Director of the gripping Danish cult trilogy Pusher and last year’s terrific Bronson, Nicolas Winding Refn here adopts an epic mud-n-blood style that feels like Carl Theodor Dreyer by way of Sam Peckinpah. Or is it more Herzog meets Malick?
Mute slave Harald escapes his Scottish masters with the help of 10 year old ARE, torturing and killing them before joining a band of dispossessed Vikings. They go to sea, determined to return to Scandinavia to fight the spread of Christianity, but for Harald the journey is also a personal one to discover his own origins. Caught in a terrible storm, the group drift for 40 days until, on the verge of death, they find themselves in a freshwater river. The land seems at once strange yet familiar.
But if that’s too cheerful for you, don’t worry, Filmofilia snaps us out of our ‘strange but familiar’ reverie:
For years (in 900 A.D), One-Eye, a mute warrior of supernatural strength (Mads Mikkelsen), has been held prisoner by the chieftain Barde. Aided by a boy, Are, he kills his captor and together they escape, beginning a journey into the heart of darkness. On their flight from bounty hunters, One-Eye and Are board a Viking vessel for Norway, but the ship is soon engulfed by an endless fog that first disintegrates as they sight an unknown land. One-Eye discovers his true self as the new land reveals its secrets and the Vikings meet a ghastly fate.

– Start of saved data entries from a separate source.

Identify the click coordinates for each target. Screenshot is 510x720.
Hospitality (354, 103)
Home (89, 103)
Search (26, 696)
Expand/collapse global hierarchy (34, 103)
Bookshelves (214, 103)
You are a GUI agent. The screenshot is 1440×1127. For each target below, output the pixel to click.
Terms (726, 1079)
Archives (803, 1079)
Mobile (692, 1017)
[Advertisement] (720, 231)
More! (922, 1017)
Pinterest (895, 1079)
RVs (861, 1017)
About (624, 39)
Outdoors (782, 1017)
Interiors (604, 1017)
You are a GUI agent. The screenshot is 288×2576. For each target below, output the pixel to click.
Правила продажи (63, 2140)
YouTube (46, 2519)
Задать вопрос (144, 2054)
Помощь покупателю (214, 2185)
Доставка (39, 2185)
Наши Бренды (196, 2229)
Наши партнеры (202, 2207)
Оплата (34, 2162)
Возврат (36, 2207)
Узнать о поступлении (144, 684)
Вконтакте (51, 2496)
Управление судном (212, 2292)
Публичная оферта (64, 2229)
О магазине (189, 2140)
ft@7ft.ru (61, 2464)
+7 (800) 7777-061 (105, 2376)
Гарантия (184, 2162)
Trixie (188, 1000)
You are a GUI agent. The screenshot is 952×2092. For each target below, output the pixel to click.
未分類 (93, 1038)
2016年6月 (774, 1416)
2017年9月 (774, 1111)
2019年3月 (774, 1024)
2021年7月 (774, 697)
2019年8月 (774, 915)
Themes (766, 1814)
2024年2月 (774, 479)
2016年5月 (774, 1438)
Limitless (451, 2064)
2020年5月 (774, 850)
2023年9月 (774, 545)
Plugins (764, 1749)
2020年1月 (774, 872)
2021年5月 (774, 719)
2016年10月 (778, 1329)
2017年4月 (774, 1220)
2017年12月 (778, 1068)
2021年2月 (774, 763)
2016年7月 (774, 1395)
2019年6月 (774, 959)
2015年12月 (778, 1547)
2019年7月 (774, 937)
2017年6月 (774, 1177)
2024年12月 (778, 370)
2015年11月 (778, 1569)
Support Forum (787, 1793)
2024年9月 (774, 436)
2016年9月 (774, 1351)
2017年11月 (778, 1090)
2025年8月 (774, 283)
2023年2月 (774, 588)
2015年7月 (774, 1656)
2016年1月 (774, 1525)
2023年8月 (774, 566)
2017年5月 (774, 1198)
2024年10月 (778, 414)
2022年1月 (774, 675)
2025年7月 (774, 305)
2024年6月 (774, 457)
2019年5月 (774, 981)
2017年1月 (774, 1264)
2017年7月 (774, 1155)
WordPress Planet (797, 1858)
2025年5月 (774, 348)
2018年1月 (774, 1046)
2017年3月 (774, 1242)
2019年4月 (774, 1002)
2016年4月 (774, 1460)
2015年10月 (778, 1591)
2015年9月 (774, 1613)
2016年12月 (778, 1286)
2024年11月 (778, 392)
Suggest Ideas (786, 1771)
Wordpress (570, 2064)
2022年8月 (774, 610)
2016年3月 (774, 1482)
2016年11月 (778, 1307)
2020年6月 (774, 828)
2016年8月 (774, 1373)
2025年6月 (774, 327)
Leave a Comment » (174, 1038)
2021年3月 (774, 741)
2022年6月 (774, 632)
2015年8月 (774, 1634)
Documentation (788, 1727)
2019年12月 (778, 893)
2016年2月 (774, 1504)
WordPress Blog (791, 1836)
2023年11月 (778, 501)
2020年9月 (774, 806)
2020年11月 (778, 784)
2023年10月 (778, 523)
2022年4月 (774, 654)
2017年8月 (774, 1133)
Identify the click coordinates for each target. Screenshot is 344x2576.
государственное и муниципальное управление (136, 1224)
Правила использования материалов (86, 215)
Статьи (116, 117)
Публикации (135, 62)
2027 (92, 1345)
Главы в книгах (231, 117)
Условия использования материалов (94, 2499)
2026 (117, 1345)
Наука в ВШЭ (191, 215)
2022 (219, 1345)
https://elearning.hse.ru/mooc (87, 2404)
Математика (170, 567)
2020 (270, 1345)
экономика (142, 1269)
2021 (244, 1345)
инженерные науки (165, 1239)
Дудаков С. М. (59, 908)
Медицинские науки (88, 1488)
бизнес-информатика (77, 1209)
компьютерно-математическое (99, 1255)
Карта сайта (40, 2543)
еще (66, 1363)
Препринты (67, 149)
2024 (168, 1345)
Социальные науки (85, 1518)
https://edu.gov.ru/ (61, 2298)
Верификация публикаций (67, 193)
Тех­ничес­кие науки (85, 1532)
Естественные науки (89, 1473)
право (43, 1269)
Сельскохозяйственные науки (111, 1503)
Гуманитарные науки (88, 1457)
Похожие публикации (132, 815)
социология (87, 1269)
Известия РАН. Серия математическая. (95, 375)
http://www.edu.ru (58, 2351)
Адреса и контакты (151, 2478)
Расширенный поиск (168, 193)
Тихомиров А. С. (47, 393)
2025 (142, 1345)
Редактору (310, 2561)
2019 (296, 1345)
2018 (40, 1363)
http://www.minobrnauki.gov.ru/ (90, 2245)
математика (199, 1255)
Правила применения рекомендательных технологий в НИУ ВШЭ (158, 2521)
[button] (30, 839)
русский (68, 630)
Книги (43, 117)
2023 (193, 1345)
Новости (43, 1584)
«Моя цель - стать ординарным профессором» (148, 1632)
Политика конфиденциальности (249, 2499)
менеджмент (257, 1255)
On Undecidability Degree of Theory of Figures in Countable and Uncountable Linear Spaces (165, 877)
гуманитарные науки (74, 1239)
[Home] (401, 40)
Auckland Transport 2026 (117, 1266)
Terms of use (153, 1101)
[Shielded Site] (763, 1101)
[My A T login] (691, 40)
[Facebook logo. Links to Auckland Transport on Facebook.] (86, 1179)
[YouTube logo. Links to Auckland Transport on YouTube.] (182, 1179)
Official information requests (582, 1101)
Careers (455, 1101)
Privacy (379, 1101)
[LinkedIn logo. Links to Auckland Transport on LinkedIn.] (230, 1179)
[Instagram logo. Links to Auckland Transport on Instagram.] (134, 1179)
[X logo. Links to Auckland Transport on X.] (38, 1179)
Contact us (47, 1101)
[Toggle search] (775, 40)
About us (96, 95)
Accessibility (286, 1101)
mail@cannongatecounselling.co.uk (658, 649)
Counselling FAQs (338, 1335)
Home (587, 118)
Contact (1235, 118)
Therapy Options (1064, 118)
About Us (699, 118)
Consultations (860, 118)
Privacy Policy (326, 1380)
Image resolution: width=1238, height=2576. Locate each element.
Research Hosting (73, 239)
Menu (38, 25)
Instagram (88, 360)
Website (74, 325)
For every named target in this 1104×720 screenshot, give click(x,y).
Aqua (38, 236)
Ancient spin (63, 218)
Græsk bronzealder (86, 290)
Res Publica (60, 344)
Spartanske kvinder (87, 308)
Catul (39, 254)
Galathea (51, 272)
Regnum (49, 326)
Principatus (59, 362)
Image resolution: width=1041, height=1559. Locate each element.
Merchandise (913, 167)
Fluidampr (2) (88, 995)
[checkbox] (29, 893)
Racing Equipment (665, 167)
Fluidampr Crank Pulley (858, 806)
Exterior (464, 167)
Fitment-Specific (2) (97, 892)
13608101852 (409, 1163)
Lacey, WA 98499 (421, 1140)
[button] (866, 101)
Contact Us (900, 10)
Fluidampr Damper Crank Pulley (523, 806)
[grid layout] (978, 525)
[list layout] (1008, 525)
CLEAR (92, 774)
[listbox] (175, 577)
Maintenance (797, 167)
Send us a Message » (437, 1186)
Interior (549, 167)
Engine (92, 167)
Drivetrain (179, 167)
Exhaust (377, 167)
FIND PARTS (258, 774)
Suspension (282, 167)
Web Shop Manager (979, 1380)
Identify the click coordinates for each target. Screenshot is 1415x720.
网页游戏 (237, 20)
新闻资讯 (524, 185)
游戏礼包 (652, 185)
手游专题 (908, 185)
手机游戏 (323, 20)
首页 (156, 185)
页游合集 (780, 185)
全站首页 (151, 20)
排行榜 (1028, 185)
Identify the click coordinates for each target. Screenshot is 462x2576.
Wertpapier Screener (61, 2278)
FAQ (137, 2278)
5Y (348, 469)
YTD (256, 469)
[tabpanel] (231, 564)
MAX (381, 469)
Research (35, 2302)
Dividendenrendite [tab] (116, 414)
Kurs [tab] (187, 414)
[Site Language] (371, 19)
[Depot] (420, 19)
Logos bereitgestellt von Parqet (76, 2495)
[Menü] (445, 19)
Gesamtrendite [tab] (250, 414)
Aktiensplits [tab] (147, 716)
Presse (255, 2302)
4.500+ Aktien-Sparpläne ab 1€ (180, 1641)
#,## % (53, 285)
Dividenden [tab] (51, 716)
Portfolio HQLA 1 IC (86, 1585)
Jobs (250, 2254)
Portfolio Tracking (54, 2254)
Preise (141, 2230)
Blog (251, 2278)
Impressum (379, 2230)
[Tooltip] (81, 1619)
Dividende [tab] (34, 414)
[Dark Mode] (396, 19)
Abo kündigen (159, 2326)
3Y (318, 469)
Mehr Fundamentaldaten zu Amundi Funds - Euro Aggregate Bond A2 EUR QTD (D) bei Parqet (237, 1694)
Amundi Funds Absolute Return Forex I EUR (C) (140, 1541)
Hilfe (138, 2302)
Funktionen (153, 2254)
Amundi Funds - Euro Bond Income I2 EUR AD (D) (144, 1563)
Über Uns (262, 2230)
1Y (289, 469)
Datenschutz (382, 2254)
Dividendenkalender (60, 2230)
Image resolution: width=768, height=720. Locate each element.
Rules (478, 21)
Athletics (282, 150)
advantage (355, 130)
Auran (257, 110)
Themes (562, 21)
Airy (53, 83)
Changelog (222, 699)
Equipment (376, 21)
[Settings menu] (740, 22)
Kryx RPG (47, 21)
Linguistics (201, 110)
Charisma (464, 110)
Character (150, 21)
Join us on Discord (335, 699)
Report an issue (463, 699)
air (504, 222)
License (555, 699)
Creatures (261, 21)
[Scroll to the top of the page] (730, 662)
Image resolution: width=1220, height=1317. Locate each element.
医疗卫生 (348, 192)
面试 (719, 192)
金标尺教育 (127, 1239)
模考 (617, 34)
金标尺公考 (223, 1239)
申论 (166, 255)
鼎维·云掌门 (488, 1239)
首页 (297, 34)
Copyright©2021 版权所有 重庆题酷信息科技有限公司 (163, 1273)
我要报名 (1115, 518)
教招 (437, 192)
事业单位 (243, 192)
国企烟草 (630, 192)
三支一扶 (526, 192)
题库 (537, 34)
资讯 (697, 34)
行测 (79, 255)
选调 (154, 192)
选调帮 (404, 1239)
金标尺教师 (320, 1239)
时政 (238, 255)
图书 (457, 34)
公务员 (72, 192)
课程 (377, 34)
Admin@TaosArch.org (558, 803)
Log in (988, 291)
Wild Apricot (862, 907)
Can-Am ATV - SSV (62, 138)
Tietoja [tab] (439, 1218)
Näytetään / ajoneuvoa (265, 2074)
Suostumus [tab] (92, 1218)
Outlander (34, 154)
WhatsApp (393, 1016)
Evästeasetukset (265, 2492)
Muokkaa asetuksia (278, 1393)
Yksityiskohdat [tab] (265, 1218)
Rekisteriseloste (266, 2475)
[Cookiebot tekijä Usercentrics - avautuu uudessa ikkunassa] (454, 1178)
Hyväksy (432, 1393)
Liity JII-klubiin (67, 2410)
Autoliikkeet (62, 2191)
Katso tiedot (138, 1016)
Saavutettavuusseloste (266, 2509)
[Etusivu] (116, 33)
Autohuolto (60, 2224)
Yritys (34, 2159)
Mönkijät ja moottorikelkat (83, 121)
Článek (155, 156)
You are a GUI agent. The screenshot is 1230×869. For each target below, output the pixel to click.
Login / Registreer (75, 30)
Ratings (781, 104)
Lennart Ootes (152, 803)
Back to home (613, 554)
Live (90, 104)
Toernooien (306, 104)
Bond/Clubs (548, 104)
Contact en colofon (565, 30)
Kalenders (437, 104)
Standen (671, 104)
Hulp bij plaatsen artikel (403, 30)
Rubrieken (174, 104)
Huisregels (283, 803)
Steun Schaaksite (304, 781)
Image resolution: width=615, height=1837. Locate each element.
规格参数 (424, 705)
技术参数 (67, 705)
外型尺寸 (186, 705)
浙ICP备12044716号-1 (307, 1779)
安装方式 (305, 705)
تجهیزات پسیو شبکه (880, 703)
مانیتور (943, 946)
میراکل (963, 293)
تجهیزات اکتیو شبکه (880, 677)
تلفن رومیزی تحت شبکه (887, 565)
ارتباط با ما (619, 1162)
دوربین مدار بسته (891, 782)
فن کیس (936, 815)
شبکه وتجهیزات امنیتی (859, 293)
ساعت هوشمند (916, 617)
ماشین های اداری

Opens in the US on July 24th. Poster and gloomy production stills after the cut.
That poster quote might me hard to make out and even harder to artribute, so I tracked it down on The Circuit at the LATimes, in a festival review by Mark Olsen:
Brutal and bracing, “Valhalla Rising” transforms into a cracked and crazy meditation on war and religion, nation building and the raw savagery that often lies just beneath society’s surface.